**Activity:** For this exercise, return only the lines in the records below from the one holding "Lapislázuli: Para qué sirve" through the one holding "Plano de Negócio", including both, exactly as they appear and without pictures.

**Records shown:**
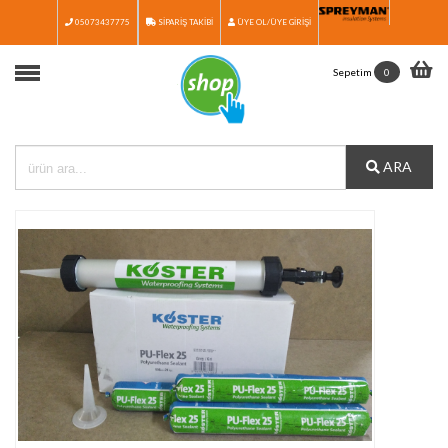
05073437775
SİPARİŞ TAKİBİ
ÜYE OL/ÜYE GİRİŞİ
Anasayfa
Sepetim
0
Ürünler
Ürün Seçim Rehberi
ARA
Medya
İletişim
Katalog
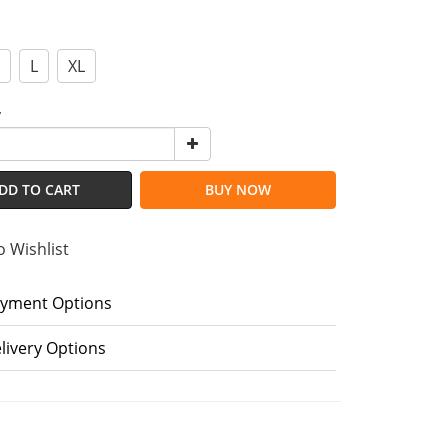
L
XL
y
DD TO CART
BUY NOW
o Wishlist
yment Options
livery Options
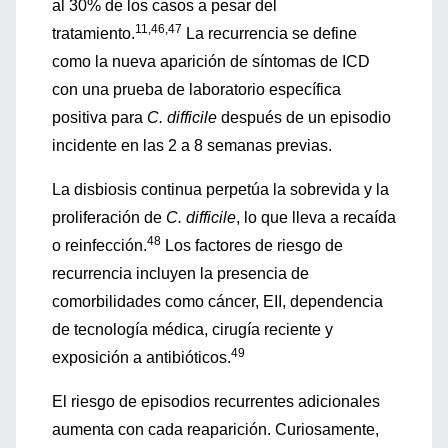
al 30% de los casos a pesar del
11,46,47
tratamiento.
La recurrencia se define
como la nueva aparición de síntomas de ICD
con una prueba de laboratorio específica
positiva para
C. difficile
después de un episodio
incidente en las 2 a 8 semanas previas.
La disbiosis continua perpetúa la sobrevida y la
proliferación de
C. difficile
, lo que lleva a recaída
48
o reinfección.
Los factores de riesgo de
recurrencia incluyen la presencia de
comorbilidades como cáncer, EII, dependencia
de tecnología médica, cirugía reciente y
49
exposición a antibióticos.
El riesgo de episodios recurrentes adicionales
aumenta con cada reaparición. Curiosamente,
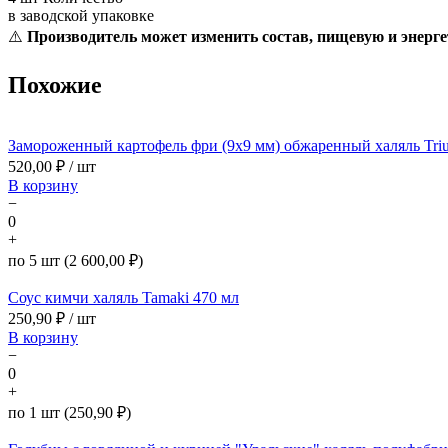
в заводской упаковке
⚠️
Производитель может изменить состав, пищевую и энерге
Похожие
Замороженный картофель фри (9х9 мм) обжаренный халяль Triu
520,00
₽ / шт
В корзину
−
0
+
по 5 шт (2 600,00 ₽)
Соус кимчи халяль Tamaki 470 мл
250,90
₽ / шт
В корзину
−
0
+
по 1 шт (250,90 ₽)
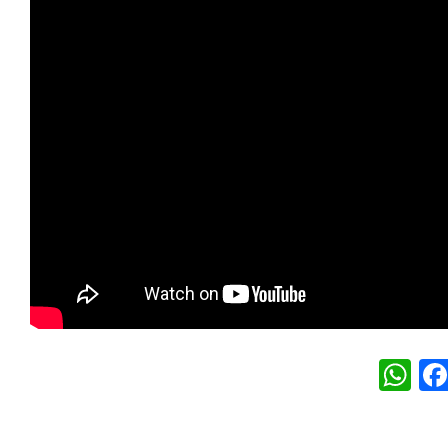
W
h
at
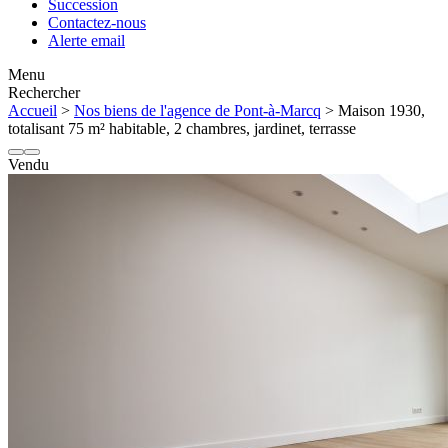
Succession
Contactez-nous
Alerte email
Menu
Rechercher
Accueil
>
Nos biens de l'agence de Pont-à-Marcq
> Maison 1930,
totalisant 75 m² habitable, 2 chambres, jardinet, terrasse
Vendu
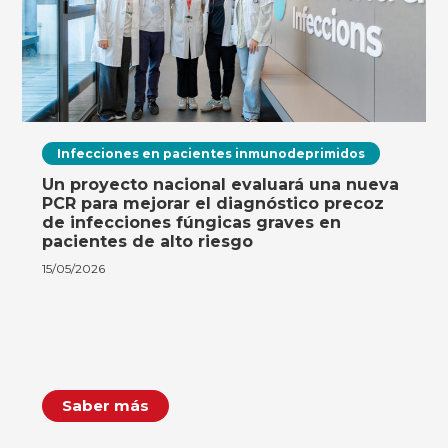
Infecciones en pacientes inmunodeprimidos
Un proyecto nacional evaluará una nueva
PCR para mejorar el diagnóstico precoz
de infecciones fúngicas graves en
pacientes de alto riesgo
15/05/2026
Saber más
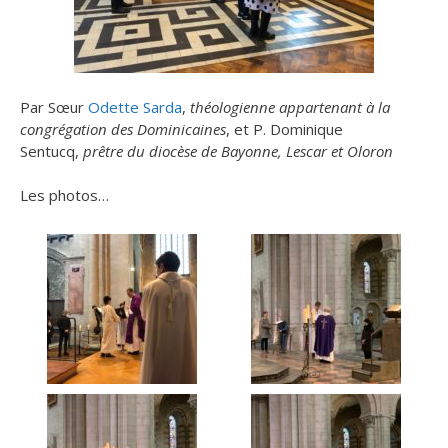
Par Sœur
Odette Sarda
,
théologienne appartenant à la
congrégation des Dominicaines
, et P. Dominique
Sentucq,
prêtre du diocèse de Bayonne, Lescar et Oloron
Les photos…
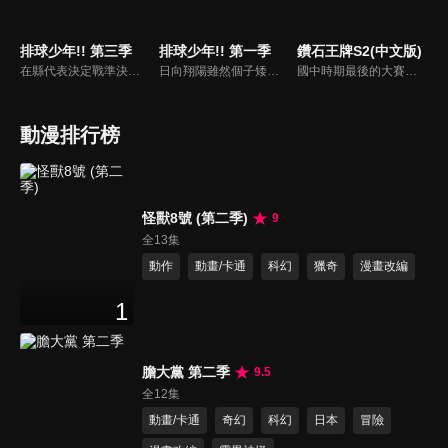
排球少年!! 第三季
排球少年!! 第一季
鑽石王牌S2(中文版)
在縣代表決定戰準決賽的第三局，青葉城西來到了賽末點。烏野以所有的實力面對最後一局，終於分出了輸贏！打敗了宿敵青葉城西，緊接著就是與王者白鳥澤展開縣代表決定戰的決賽了。烏野能否對白鳥澤還以顏色？
日向翔陽雖然個子矮小但運動神經發達，並對排球充滿熱誠，但他在國中唯一參加過的排球比賽中，遇上排球強校強豪北川第一中學，並被對手的舉球員影山飛雄壓著打，日向的隊伍理所當然地輸了比賽，但日向誓言未來一定要打敗對方。升上高中後，日向與影山卻進入了同一所烏野高中的排球部，成為最強搭擋。
國中時期最後的大賽中，卻在第一回戰中投出了暴投而輸掉比賽的投手澤村榮純，本來決定要與國中時期的朋友一同考入故鄉的高中，卻被東京的棒球名校青道高中挖角，並在那裡遇見了天才捕手御幸一也、同伴們和比賽對手，為了實現進入甲子園的夢想澤村榮純下定決心加強鍛鍊，努力達到自己的目標。
動漫排行榜
怪獸8號 (第二季)
9
全13集
動作
動畫/卡通
科幻
獵奇
漫畫改編
1
膽大黨 第二季
9.5
全12集
動畫/卡通
奇幻
科幻
日本
冒險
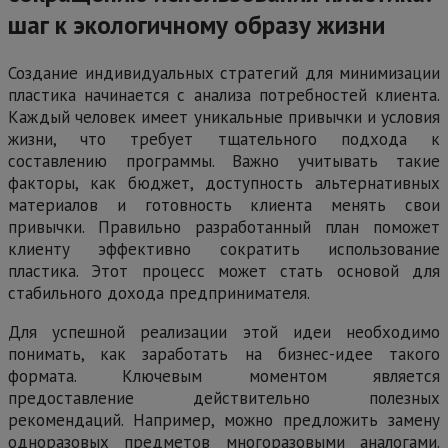
шаг к экологичному образу жизни
Создание индивидуальных стратегий для минимизации
пластика начинается с анализа потребностей клиента.
Каждый человек имеет уникальные привычки и условия
жизни, что требует тщательного подхода к
составлению программы. Важно учитывать такие
факторы, как бюджет, доступность альтернативных
материалов и готовность клиента менять свои
привычки. Правильно разработанный план поможет
клиенту эффективно сократить использование
пластика. Этот процесс может стать основой для
стабильного дохода предпринимателя.
Для успешной реализации этой идеи необходимо
понимать, как заработать на бизнес-идее такого
формата. Ключевым моментом является
предоставление действительно полезных
рекомендаций. Например, можно предложить замену
одноразовых предметов многоразовыми аналогами.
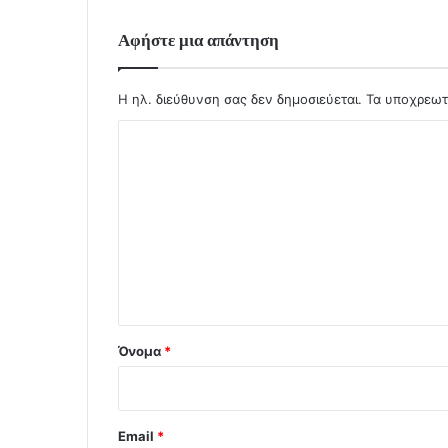
Αφήστε μια απάντηση
Η ηλ. διεύθυνση σας δεν δημοσιεύεται.
Τα υποχρεωτ
Σ
χ
ό
λ
ι
ο
*
Όνομα
*
Email
*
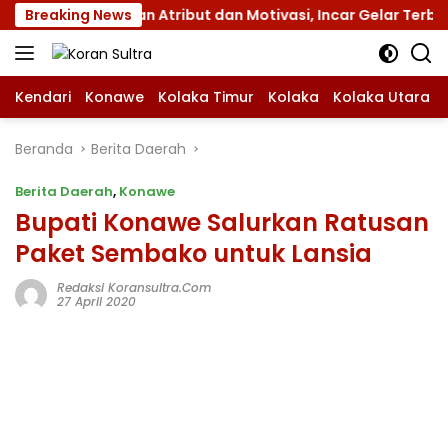
Langsung
s XII dengan Atribut dan Motivasi, Incar Gelar Terbaik di S
Breaking News
ke
konten
Kendari
Konawe
Kolaka Timur
Kolaka
Kolaka Utara
Beranda
Berita Daerah
Berita Daerah
,
Konawe
Bupati Konawe Salurkan Ratusan
Paket Sembako untuk Lansia
Redaksi Koransultra.com
27 April 2020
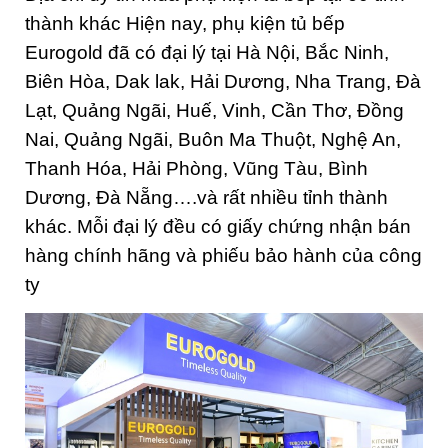
thành khác Hiện nay, phụ kiện tủ bếp
Eurogold đã có đại lý tại Hà Nội, Bắc Ninh,
Biên Hòa, Dak lak, Hải Dương, Nha Trang, Đà
Lạt, Quảng Ngãi, Huế, Vinh, Cần Thơ, Đồng
Nai, Quảng Ngãi, Buôn Ma Thuột, Nghệ An,
Thanh Hóa, Hải Phòng, Vũng Tàu, Bình
Dương, Đà Nẵng….và rất nhiều tỉnh thành
khác. Mỗi đại lý đều có giấy chứng nhận bán
hàng chính hãng và phiếu bảo hành của công
ty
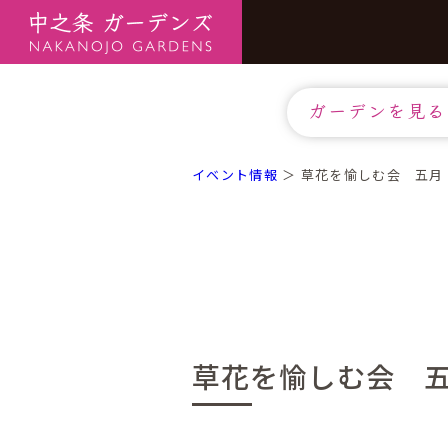
ガーデンを見る
イベント情報
＞ 草花を愉しむ会 五月
草花を愉しむ会 五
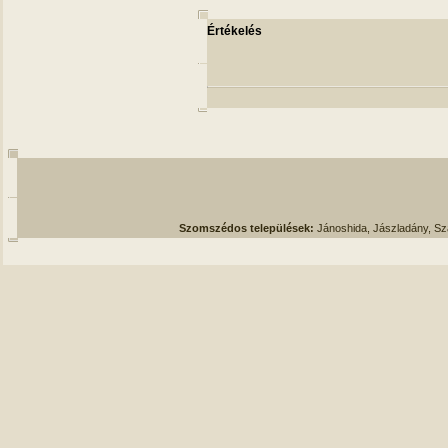
Értékelés
Szomszédos települések:
Jánoshida, Jászladány, S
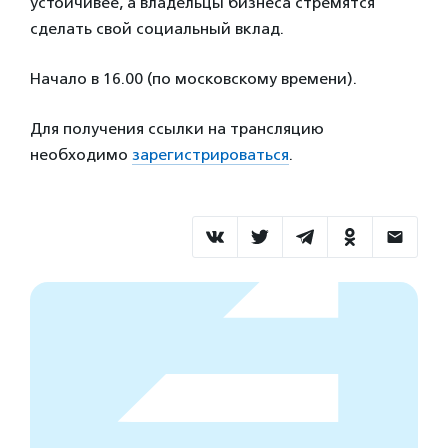
устойчивее, а владельцы бизнеса стремятся
сделать свой социальный вклад.
Начало в 16.00 (по московскому времени).
Для получения ссылки на трансляцию
необходимо
зарегистрироваться
.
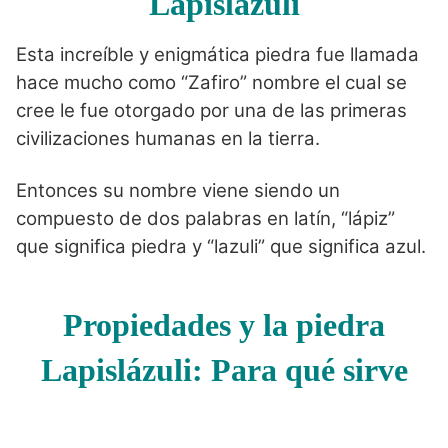
Lapislázuli
Esta increíble y enigmática piedra fue llamada
hace mucho como “Zafiro” nombre el cual se
cree le fue otorgado por una de las primeras
civilizaciones humanas en la tierra.
Entonces su nombre viene siendo un
compuesto de dos palabras en latín, “lápiz”
que significa piedra y “lazuli” que significa azul.
Propiedades y la piedra
Lapislázuli: Para qué sirve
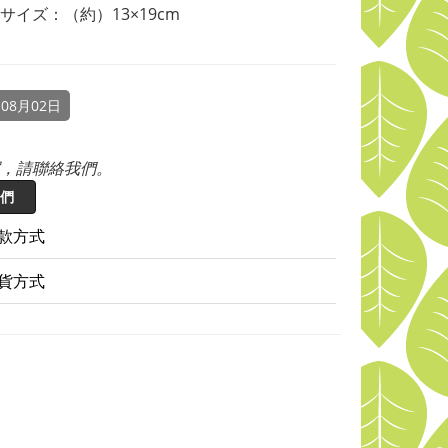
サイズ：（約）13×19cm
08月02日
，請聯絡我們。
們
款方式
貨方式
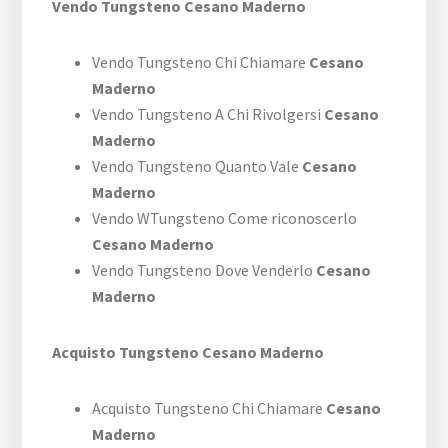
Vendo Tungsteno Cesano Maderno
Vendo Tungsteno Chi Chiamare
Cesano
Maderno
Vendo Tungsteno A Chi Rivolgersi
Cesano
Maderno
Vendo Tungsteno Quanto Vale
Cesano
Maderno
Vendo WTungsteno Come riconoscerlo
Cesano Maderno
Vendo Tungsteno Dove Venderlo
Cesano
Maderno
Acquisto Tungsteno Cesano Maderno
Acquisto Tungsteno Chi Chiamare
Cesano
Maderno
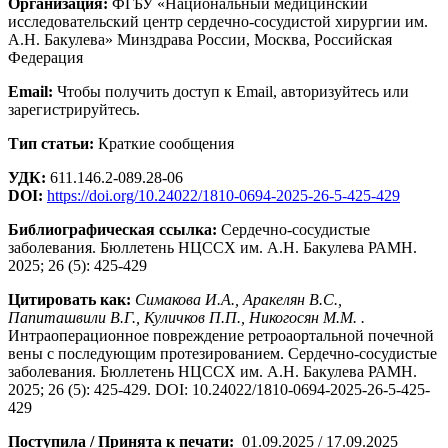
Организация:
ФГБУ «Национальный медицинский
исследовательский центр сердечно-сосудистой хирургии им.
А.Н. Бакулева» Минздрава России, Москва, Российская
Федерация
Email:
Чтобы получить доступ к Email, авторизуйтесь или
зарегистрируйтесь.
Тип статьи:
Краткие сообщения
УДК:
611.146.2-089.28-06
DOI:
https://doi.org/10.24022/1810-0694-2025-26-5-425-429
Библиографическая ссылка:
Сердечно-сосудистые
заболевания. Бюллетень НЦССХ им. А.Н. Бакулева РАМН.
2025; 26 (5): 425-429
Цитировать как:
Симакова И.А., Аракелян В.С.,
Папиташвили В.Г., Куличков П.П., Никогосян М.М. .
Интраоперационное повреждение ретроаортальной почечной
вены с последующим протезированием. Сердечно-сосудистые
заболевания. Бюллетень НЦССХ им. А.Н. Бакулева РАМН.
2025; 26 (5): 425-429. DOI: 10.24022/1810-0694-2025-26-5-425-
429
Поступила / Принята к печати:
01.09.2025 / 17.09.2025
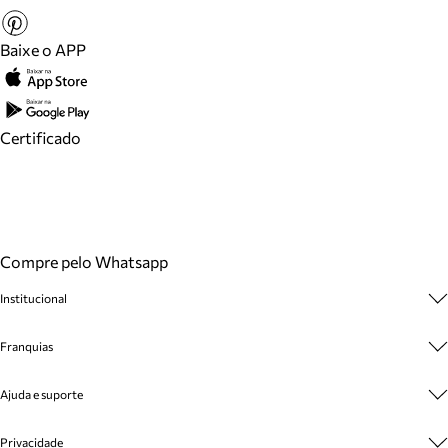
Baixe o APP
Certificado
Compre pelo Whatsapp
Institucional
Sobre A Marca
Franquias
Cashback
Trabalhe Conosco
Multimarcas
Ajuda e suporte
Venda Corporativa
Plano de Negócio
Sustentabilidade
Seja Franqueado
Central de Atendimento
Privacidade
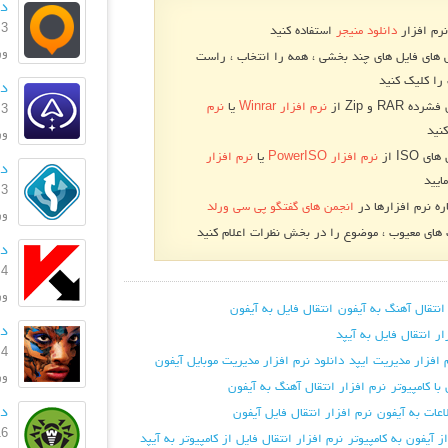
دا
3 بهمن 1396
نرم افزار
دانلود منیجر
استفاده کنید
ورژ
 های فایل های چند بخشی ، همه را انتخاب ، راست
را کلیک کنید
دا
RA و Zip از
نرم افزار Winrar
یا
نرم
3 بهمن 1396
نید
ورژن
 ISO از
نرم افزار PowerISO
یا
نرم افزار
دا
ایید
3 بهمن 1396
ره نرم افزارها در
انجمن های گفتگو پی سی ورلد
ورژ
ای معیوب ، موضوع را در بخش نظرات اعلام کنید
دان
4 مرداد 1396
ورژن: .0
انتقال آهنگ به آیفون
انتقال فایل به آیفون
دا
ار انتقال فایل به آیپد
4 تیر 1395
 افزار مدیریت ایپد
دانلود نرم افزار مدیریت موبایل آیفون
ورژ
ا کامپیوتر
نرم افزار انتقال آهنگ به آیفون
دا
اعات به آیفون
نرم افزار انتقال فایل آیفون
16 خرداد
ز آیفون به کامپیوتر
نرم افزار انتقال فایل از کامپیوتر به آیپد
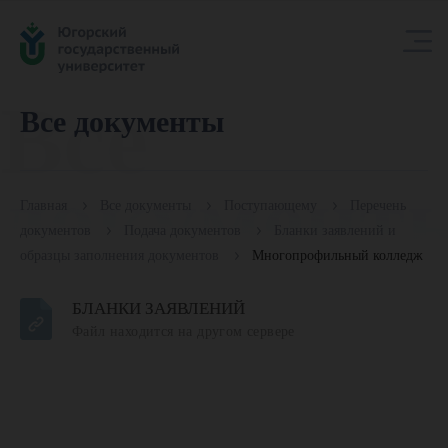
Все
Все документы
документ
Главная
Все документы
Поступающему
Перечень
документов
Подача документов
Бланки заявлений и
образцы заполнения документов
Многопрофильный колледж
БЛАНКИ ЗАЯВЛЕНИЙ
Файл находится на другом сервере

**Result of the exercise:**
Lapislázuli: Para qué sirve
サイズ：（約）13×19cm
08月02日
，請聯絡我們。
們
款方式
貨方式
Vendo Tungsteno Cesano Maderno
Vendo Tungsteno Chi Chiamare
Cesano
Maderno
Vendo Tungsteno A Chi Rivolgersi
Cesano
Maderno
Vendo Tungsteno Quanto Vale
Cesano
Maderno
Vendo WTungsteno Come riconoscerlo
Cesano Maderno
Vendo Tungsteno Dove Venderlo
Cesano
Maderno
Acquisto Tungsteno Cesano Maderno
Acquisto Tungsteno Chi Chiamare
Cesano
Maderno
Организация:
ФГБУ «Национальный медицинский
исследовательский центр сердечно-сосудистой хирургии им.
А.Н. Бакулева» Минздрава России, Москва, Российская
Федерация
Email:
Чтобы получить доступ к Email, авторизуйтесь или
зарегистрируйтесь.
Тип статьи:
Краткие сообщения
УДК:
611.146.2-089.28-06
DOI:
https://doi.org/10.24022/1810-0694-2025-26-5-425-429
Библиографическая ссылка:
Сердечно-сосудистые
заболевания. Бюллетень НЦССХ им. А.Н. Бакулева РАМН.
2025; 26 (5): 425-429
Цитировать как:
Симакова И.А., Аракелян В.С.,
Папиташвили В.Г., Куличков П.П., Никогосян М.М. .
Интраоперационное повреждение ретроаортальной почечной
вены с последующим протезированием. Сердечно-сосудистые
заболевания. Бюллетень НЦССХ им. А.Н. Бакулева РАМН.
2025; 26 (5): 425-429. DOI: 10.24022/1810-0694-2025-26-5-425-
429
Поступила / Принята к печати:
01.09.2025 / 17.09.2025
Baixe o APP
Certificado
Compre pelo Whatsapp
Institucional
Sobre A Marca
Franquias
Cashback
Trabalhe Conosco
Multimarcas
Ajuda e suporte
Venda Corporativa
Plano de Negócio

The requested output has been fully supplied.